Activity: Each line of the records below that holds "görevlisinin" should be copied out.

Saved entries:

++++

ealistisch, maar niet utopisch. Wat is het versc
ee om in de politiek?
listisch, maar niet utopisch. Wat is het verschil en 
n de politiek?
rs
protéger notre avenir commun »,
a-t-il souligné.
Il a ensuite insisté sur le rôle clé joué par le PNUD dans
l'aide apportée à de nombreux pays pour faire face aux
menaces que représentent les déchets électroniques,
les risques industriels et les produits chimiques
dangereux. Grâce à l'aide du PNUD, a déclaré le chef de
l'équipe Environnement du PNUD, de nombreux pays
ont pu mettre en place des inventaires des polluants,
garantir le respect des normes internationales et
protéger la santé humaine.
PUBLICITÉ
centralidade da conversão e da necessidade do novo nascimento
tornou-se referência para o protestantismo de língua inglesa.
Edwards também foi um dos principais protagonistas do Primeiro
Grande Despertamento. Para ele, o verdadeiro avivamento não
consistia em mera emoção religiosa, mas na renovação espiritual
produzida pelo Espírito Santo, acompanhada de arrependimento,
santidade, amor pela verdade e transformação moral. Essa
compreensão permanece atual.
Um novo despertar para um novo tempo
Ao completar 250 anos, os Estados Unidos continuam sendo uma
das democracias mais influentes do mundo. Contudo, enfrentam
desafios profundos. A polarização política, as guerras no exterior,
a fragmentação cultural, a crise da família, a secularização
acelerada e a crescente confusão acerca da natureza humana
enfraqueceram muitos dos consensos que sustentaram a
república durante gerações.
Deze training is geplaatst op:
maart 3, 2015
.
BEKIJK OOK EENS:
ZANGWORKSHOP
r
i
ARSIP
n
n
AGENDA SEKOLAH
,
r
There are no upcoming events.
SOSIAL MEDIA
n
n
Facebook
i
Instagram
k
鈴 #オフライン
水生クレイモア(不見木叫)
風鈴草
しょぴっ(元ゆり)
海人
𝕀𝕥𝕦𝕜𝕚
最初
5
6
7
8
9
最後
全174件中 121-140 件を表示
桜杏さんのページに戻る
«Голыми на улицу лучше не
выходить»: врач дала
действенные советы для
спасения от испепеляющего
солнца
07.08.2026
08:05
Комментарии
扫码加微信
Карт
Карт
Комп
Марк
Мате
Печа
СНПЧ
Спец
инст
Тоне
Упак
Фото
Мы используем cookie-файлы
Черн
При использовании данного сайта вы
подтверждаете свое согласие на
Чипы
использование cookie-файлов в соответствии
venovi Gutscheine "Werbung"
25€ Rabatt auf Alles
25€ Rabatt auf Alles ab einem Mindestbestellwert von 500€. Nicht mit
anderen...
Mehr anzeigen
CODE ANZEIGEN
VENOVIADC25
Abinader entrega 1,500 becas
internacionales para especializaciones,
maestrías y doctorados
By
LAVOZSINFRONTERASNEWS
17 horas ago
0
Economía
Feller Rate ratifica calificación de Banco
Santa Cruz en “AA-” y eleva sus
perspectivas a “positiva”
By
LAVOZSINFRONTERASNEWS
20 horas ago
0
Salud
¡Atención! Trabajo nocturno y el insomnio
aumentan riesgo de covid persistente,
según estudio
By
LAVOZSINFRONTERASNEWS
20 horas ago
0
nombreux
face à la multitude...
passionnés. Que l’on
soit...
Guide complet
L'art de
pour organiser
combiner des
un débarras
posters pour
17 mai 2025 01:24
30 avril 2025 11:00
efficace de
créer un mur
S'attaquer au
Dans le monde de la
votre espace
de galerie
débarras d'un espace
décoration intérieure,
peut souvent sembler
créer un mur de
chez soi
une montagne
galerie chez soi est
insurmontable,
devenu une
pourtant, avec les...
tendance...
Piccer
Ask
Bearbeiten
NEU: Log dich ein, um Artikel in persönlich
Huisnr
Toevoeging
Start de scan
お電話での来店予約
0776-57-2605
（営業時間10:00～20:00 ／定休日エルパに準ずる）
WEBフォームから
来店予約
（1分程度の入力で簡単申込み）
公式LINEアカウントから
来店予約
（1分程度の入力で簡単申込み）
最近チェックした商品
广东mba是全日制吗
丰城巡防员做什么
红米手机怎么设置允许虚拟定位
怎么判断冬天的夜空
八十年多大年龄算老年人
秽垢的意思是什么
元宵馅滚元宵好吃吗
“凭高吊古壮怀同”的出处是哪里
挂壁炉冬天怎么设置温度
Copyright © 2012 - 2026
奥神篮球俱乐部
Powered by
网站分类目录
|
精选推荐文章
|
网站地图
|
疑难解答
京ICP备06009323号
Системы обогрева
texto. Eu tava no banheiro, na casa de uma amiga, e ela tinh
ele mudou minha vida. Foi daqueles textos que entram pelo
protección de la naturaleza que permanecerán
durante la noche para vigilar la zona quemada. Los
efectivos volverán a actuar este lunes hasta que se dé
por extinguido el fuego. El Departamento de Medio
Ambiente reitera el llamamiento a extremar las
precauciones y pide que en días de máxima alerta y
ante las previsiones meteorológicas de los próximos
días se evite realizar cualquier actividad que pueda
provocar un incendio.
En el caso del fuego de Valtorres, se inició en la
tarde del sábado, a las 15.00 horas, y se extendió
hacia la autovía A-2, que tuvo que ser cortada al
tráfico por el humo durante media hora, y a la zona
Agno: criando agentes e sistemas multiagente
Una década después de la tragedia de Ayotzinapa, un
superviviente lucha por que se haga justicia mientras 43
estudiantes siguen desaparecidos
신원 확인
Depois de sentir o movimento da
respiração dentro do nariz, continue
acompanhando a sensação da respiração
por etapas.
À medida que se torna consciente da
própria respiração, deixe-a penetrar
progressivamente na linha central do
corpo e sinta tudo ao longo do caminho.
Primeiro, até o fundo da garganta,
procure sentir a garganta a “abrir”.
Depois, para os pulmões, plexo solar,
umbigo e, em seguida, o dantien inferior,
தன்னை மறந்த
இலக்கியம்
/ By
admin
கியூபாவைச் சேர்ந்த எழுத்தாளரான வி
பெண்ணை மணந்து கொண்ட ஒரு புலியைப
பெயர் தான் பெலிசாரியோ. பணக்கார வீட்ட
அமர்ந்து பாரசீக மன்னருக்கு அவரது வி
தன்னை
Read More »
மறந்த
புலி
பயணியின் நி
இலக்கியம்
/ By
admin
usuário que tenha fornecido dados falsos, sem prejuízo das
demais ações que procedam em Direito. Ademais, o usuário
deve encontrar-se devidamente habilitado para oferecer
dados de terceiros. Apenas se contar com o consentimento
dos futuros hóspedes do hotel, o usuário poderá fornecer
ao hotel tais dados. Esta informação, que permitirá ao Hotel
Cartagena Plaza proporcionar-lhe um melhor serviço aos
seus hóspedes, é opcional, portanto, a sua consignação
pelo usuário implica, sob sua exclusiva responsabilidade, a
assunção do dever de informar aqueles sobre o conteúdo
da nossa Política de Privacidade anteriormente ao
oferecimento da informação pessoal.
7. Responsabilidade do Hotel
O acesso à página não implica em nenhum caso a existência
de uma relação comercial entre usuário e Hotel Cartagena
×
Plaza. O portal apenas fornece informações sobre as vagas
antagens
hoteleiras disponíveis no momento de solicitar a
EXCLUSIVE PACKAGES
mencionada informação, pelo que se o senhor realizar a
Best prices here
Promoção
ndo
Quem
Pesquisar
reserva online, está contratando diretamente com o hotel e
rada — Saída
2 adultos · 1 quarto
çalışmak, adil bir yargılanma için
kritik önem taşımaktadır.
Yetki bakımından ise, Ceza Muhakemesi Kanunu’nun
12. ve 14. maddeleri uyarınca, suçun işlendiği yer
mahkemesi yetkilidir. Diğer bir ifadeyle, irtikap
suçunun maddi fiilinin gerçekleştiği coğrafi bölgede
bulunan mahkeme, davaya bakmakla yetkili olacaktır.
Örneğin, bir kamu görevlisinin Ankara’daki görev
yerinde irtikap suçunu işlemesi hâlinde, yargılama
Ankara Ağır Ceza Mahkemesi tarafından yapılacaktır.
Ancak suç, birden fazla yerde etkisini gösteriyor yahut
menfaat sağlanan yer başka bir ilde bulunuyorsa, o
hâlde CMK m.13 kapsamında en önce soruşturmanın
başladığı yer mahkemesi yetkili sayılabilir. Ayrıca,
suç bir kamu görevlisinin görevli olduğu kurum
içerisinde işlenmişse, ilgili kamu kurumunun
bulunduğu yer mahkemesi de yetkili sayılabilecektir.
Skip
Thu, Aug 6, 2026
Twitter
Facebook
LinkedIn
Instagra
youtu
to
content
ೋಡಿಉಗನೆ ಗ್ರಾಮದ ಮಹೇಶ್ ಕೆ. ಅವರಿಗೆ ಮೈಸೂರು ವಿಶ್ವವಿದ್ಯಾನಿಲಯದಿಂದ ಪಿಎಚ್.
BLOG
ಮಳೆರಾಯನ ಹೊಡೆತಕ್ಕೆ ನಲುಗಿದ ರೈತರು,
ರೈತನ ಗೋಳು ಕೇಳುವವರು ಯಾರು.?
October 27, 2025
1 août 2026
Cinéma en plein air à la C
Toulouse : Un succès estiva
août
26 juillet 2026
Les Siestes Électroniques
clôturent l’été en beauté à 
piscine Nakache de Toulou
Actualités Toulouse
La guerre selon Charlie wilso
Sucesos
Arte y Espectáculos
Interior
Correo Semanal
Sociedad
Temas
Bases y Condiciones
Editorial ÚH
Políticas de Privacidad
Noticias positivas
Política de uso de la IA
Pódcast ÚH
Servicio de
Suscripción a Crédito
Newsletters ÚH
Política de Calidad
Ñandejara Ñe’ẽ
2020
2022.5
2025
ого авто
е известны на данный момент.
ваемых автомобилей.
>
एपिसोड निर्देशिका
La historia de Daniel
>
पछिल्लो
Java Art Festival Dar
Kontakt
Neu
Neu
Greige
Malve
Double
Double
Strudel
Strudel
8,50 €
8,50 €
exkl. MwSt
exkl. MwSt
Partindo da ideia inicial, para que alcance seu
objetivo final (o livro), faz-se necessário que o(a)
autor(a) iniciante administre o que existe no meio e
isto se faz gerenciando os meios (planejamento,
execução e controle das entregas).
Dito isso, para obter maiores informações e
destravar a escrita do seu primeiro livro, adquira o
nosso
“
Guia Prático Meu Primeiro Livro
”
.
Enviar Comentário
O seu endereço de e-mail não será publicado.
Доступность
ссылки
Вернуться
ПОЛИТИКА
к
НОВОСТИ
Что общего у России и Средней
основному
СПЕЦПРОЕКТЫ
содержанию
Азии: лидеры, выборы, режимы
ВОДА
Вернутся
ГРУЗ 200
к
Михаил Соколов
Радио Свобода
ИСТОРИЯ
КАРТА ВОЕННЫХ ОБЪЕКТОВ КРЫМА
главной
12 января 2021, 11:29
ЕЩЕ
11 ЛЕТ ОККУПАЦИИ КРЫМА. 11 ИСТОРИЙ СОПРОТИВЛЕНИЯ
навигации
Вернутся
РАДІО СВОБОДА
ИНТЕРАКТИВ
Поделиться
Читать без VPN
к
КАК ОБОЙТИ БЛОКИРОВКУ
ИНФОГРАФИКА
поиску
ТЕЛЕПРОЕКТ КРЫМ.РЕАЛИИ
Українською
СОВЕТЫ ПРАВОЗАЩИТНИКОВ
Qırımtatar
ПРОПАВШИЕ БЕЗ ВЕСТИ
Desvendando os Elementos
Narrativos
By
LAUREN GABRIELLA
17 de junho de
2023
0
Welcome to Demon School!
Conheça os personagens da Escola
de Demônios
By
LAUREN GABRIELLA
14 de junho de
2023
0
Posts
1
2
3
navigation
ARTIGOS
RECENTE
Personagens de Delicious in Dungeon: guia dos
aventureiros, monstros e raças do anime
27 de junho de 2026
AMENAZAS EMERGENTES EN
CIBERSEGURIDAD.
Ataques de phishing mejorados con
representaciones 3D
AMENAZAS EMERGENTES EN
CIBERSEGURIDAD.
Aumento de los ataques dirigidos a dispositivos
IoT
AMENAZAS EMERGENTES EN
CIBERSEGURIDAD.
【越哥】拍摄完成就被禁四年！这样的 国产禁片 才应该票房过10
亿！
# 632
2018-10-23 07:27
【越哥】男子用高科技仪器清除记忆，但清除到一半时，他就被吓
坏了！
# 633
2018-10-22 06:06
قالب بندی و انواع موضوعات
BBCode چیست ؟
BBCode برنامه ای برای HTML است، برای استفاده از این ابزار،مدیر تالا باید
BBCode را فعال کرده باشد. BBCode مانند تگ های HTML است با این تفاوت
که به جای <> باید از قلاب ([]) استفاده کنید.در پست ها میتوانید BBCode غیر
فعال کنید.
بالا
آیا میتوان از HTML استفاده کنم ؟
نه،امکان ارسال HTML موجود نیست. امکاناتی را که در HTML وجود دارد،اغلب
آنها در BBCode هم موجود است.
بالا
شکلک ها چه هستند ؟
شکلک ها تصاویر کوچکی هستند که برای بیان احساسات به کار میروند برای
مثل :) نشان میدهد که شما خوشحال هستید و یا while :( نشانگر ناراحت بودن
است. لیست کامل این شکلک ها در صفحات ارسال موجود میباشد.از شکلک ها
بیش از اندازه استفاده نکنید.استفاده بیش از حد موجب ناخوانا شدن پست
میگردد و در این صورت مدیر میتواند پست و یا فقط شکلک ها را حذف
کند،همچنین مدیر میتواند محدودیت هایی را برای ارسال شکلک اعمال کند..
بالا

++++

Response to the task:
Örneğin, bir kamu görevlisinin Ankara’daki görev
suç bir kamu görevlisinin görevli olduğu kurum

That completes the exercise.